## Information given
* * *

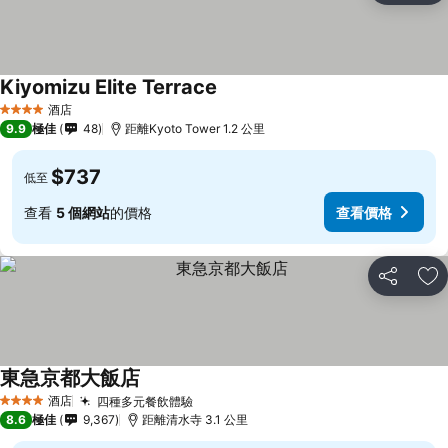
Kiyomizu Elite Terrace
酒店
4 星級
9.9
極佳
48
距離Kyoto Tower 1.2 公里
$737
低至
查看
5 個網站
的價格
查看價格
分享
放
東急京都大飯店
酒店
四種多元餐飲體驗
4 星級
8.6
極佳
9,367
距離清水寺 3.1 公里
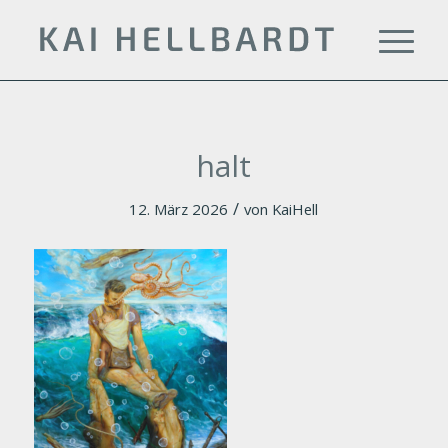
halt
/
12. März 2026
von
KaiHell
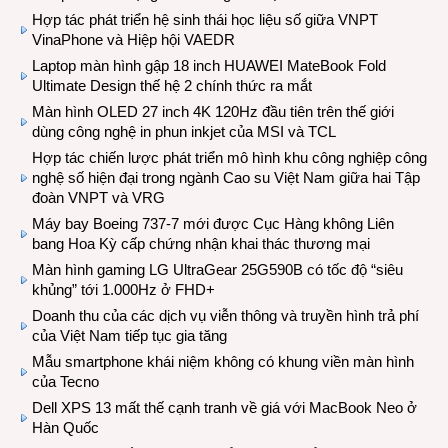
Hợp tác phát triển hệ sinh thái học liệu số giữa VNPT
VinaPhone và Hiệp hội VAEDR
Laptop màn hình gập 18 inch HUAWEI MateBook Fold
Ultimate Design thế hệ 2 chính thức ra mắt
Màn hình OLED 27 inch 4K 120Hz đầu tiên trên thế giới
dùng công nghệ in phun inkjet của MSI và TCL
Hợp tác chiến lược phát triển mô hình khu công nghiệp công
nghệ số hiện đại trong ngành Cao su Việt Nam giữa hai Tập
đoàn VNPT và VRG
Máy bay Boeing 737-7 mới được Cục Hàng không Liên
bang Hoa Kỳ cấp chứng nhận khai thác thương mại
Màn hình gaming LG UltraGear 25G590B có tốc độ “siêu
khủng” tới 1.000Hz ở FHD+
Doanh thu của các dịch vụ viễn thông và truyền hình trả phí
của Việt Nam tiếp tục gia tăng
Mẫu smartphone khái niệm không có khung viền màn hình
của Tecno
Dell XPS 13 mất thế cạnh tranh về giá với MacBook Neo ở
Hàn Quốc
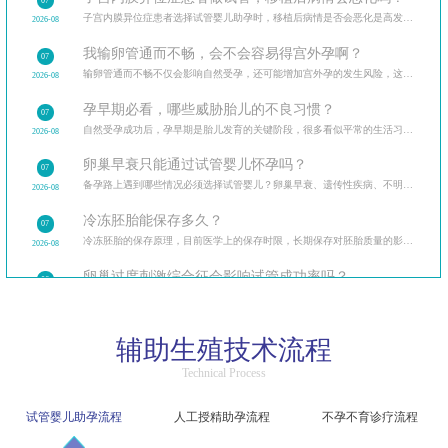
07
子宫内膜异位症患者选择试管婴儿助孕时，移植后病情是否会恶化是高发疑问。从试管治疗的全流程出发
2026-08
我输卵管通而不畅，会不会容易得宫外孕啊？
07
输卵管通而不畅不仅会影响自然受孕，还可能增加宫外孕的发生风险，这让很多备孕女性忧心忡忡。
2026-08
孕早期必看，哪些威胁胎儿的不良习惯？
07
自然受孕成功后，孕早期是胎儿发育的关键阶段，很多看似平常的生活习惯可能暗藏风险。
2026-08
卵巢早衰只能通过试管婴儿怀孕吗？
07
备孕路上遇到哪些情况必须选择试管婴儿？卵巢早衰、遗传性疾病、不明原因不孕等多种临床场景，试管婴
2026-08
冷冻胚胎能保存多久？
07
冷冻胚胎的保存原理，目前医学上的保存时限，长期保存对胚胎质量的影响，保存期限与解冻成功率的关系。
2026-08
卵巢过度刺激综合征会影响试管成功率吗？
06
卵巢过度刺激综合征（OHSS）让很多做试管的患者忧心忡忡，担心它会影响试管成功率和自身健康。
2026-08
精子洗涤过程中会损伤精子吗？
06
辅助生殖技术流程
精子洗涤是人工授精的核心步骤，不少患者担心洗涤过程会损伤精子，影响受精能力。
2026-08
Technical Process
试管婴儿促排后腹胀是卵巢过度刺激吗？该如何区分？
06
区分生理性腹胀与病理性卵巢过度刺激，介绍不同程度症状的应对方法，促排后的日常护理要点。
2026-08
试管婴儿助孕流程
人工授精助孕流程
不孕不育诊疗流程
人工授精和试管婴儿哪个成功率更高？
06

* * *

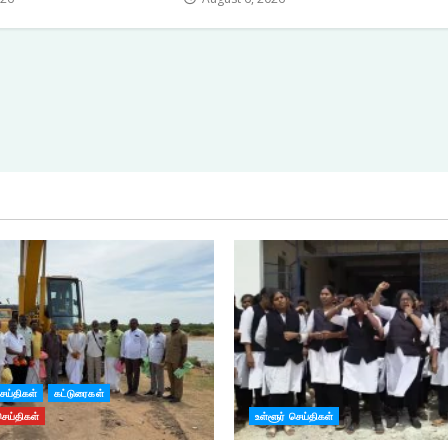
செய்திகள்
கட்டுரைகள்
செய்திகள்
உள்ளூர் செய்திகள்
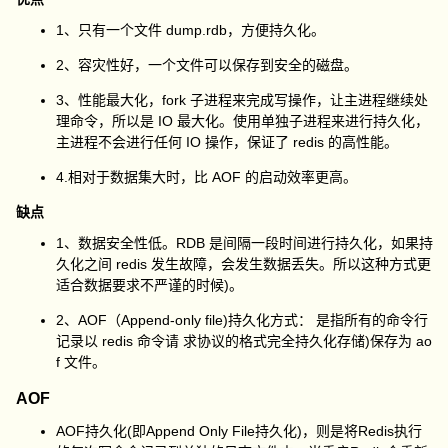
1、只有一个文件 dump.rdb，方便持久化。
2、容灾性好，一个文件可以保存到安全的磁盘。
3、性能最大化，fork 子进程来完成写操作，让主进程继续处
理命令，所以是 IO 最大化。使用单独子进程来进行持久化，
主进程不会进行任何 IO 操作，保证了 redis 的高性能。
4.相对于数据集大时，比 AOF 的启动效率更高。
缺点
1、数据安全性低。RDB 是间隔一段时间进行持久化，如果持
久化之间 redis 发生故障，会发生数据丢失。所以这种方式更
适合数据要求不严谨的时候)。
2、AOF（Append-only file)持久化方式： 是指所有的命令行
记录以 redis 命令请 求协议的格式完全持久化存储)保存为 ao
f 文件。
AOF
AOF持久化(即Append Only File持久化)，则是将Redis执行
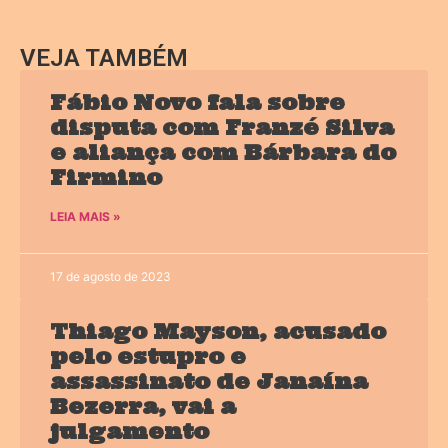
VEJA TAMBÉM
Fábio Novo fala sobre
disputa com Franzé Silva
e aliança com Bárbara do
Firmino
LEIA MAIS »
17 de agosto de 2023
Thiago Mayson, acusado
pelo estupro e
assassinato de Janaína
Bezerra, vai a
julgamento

* * *

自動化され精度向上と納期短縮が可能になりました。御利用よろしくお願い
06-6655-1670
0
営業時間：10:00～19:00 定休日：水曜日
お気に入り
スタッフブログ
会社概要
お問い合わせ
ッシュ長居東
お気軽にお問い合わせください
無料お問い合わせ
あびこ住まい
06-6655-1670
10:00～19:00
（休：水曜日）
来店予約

* * *

## Exercise description
From the records above, return exactly the lines running from the one that contains "主进程不会进行任何 IO 操作，保证了 redis 的高性能。" down to the one that contains "17 de agosto de 2023", both included, without any pictures.

## Response area
主进程不会进行任何 IO 操作，保证了 redis 的高性能。
4.相对于数据集大时，比 AOF 的启动效率更高。
缺点
1、数据安全性低。RDB 是间隔一段时间进行持久化，如果持
久化之间 redis 发生故障，会发生数据丢失。所以这种方式更
适合数据要求不严谨的时候)。
2、AOF（Append-only file)持久化方式： 是指所有的命令行
记录以 redis 命令请 求协议的格式完全持久化存储)保存为 ao
f 文件。
AOF
AOF持久化(即Append Only File持久化)，则是将Redis执行
VEJA TAMBÉM
Fábio Novo fala sobre
disputa com Franzé Silva
e aliança com Bárbara do
Firmino
LEIA MAIS »
17 de agosto de 2023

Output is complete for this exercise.